We are joined by our love for my kid who mows Dona’s grass and helps out with her koi pond and various other odd jobs. We also share the frustration of his terrible forgetfulness, compensated ten-fold by his loving devotion to her. She reminded me recently, as we dug up dandelions in her back yard, that I was about the age her daughter would have been had she lived beyond infancy.
We are, all of us, connected by experiences and commonalities. But there is also the need for connection. I suppose this is why I dribble out words on a blog page every once in awhile, why my dog sleeps each night in the bend of my knees, why my kid has his iPhone grafted to his palm. The desire for someone just to know our stories is great, and often we find in our lives just whom we need.
As we go puttering around Dona’s yard, or gobbling sandwiches at the bagel shop, or over morning coffee, we’ve talked about the possibility of Heaven and if we’d really want to go there anyway, the best pizza in town, the best flowers for attracting butterflies, are men really necessary when you have a dog, and a litany of other ideas from reincarnation to good books to the best way to get rid of cobwebs.

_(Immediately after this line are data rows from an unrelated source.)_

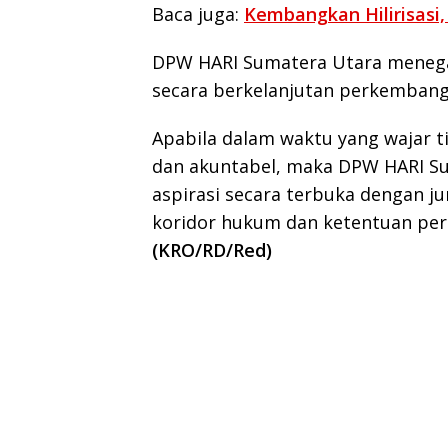
Baca juga:
Kembangkan Hilirisasi,
DPW HARI Sumatera Utara meneg
secara berkelanjutan perkembanga
Apabila dalam waktu yang wajar t
dan akuntabel, maka DPW HARI S
aspirasi secara terbuka dengan j
koridor hukum dan ketentuan per
(KRO/RD/Red)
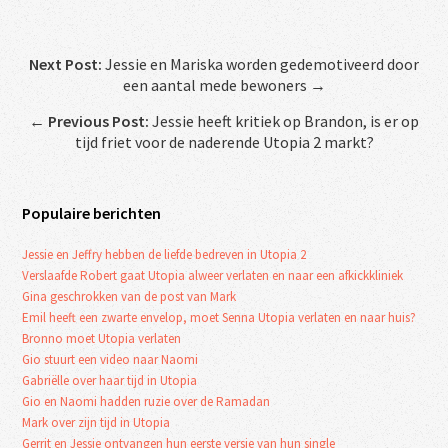
Next Post:
Jessie en Mariska worden gedemotiveerd door
een aantal mede bewoners →
←
Previous Post:
Jessie heeft kritiek op Brandon, is er op
tijd friet voor de naderende Utopia 2 markt?
Populaire berichten
Jessie en Jeffry hebben de liefde bedreven in Utopia 2
Verslaafde Robert gaat Utopia alweer verlaten en naar een afkickkliniek
Gina geschrokken van de post van Mark
Emil heeft een zwarte envelop, moet Senna Utopia verlaten en naar huis?
Bronno moet Utopia verlaten
Gio stuurt een video naar Naomi
Gabriëlle over haar tijd in Utopia
Gio en Naomi hadden ruzie over de Ramadan
Mark over zijn tijd in Utopia
Gerrit en Jessie ontvangen hun eerste versie van hun single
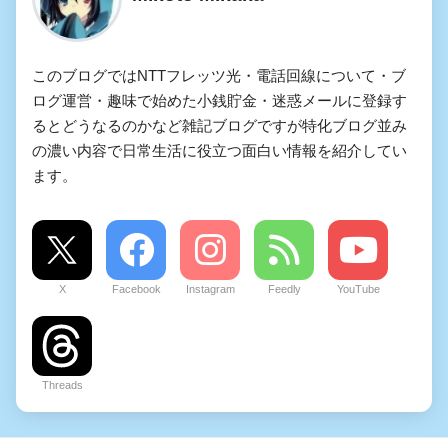
このブログではNTTフレッツ光・電話回線について・ブ
ログ運営・趣味で始めた小銭貯金・迷惑メールに登録す
るとどうなるのかなど雑記ブログですが特化ブログ並み
の濃い内容で日常生活に役立つ面白い情報を紹介してい
ます。
X
Facebook
Instagram
Feedly
YouTube
Threads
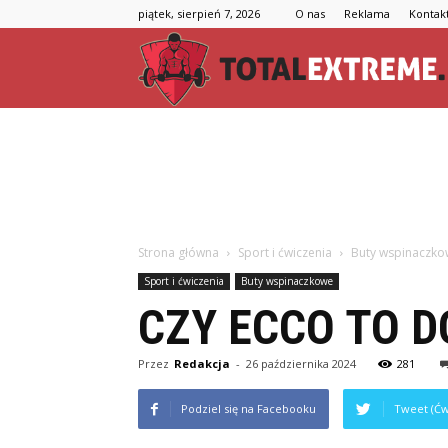
piątek, sierpień 7, 2026
O nas
Reklama
Kontak
Strona główna
Sport i ćwiczenia
Buty wspinaczk
Sport i ćwiczenia
Buty wspinaczkowe
CZY ECCO TO D
Przez
Redakcja
-
26 października 2024
281
Podziel się na Facebooku
Tweet (Ćw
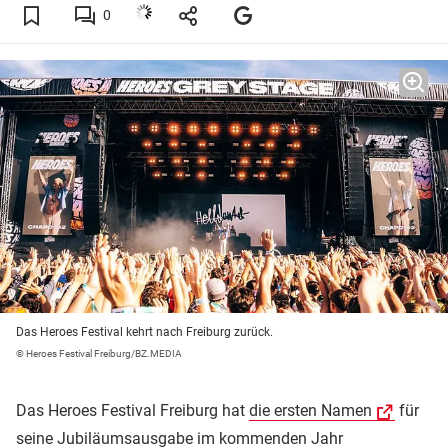
0
Das Heroes Festival kehrt nach Freiburg zurück.
© Heroes Festival Freiburg/BZ.MEDIA
Das Heroes Festival Freiburg hat
die ersten Namen
für
seine Jubiläumsausgabe im kommenden Jahr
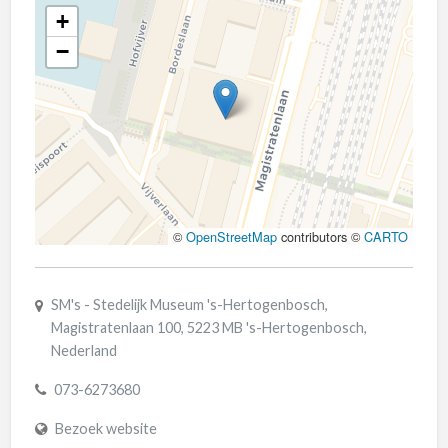
+
−
©
OpenStreetMap
contributors ©
CARTO
SM's - Stedelijk Museum 's-Hertogenbosch,
Magistratenlaan 100, 5223 MB 's-Hertogenbosch,
Nederland
073-6273680
Bezoek website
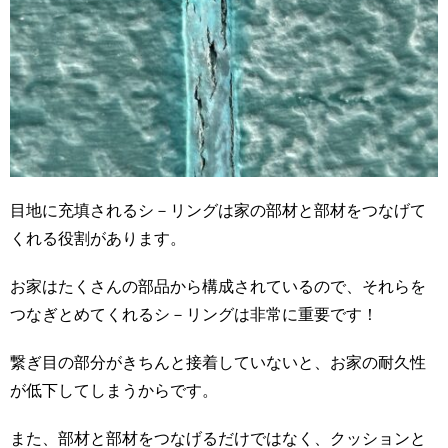
目地に充填されるシ－リングは家の部材と部材をつなげて
くれる役割があります。
お家はたくさんの部品から構成されているので、それらを
つなぎとめてくれるシ－リングは非常に重要です！
繋ぎ目の部分がきちんと接着していないと、お家の耐久性
が低下してしまうからです。
また、部材と部材をつなげるだけではなく、クッションと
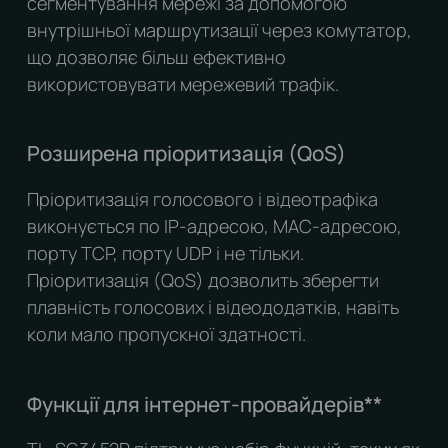
сегментування мережі за допомогою
внутрішньої маршрутизації через комутатор,
що дозволяє більш ефективно
використовувати мережевий трафік.
Розширена пріоритизація (QoS)
Пріоритизація голосового і відеотрафіка
виконується по IP-адресою, MAС-адресою,
порту TCP, порту UDP і не тільки.
Пріоритизація (QoS) дозволить зберегти
плавність голосових і відеододатків, навіть
коли мало пропускної здатності.
Функції для інтернет-провайдерів
**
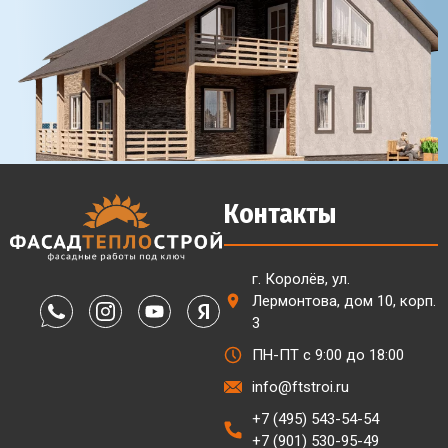
Контакты
г. Королёв, ул.
Лермонтова, дом 10, корп.
3
ПН-ПТ с 9:00 до 18:00
info@ftstroi.ru
+7 (495) 543-54-54
+7 (901) 530-95-49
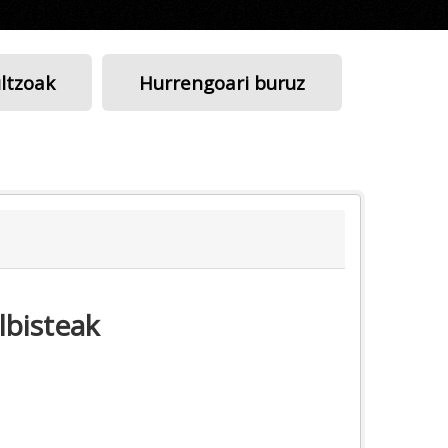
ltzoak
Hurrengoari buruz
lbisteak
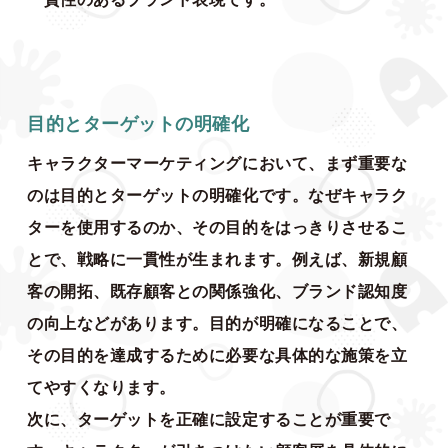
目的とターゲットの明確化
キャラクターマーケティングにおいて、まず重要な
のは目的とターゲットの明確化です。なぜキャラク
ターを使用するのか、その目的をはっきりさせるこ
とで、戦略に一貫性が生まれます。例えば、新規顧
客の開拓、既存顧客との関係強化、ブランド認知度
の向上などがあります。目的が明確になることで、
その目的を達成するために必要な具体的な施策を立
てやすくなります。
次に、ターゲットを正確に設定することが重要で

And while Dona has heart-wrenching and hilarious stories to fill the hours, she lives very much in the present. She’s aware of what’s happening in the world, and loves it anyway. She is still learning, playful, curious, alive. She embraces technology like a child with a new toy. She and Ian just drove to the Mac store 40 miles away last week so that they could test out the new Apple watch–and she ordered one! No doubt, she’ll sync it to her iPhone and Macbook and iPad.
Dona has often reminded me of the lines from that Bukowski poem where he understands what Whitman meant when he wrote, “I sing the body electric”:
to be completely alive every minute
in spite of the inevitable.
we can’t cheat death but we can make it
work so hard
that when it does take
it will have known a victory just as
Perhaps this is the best story my beloved old lady friend and I share, that desire to live life as a perfect victory.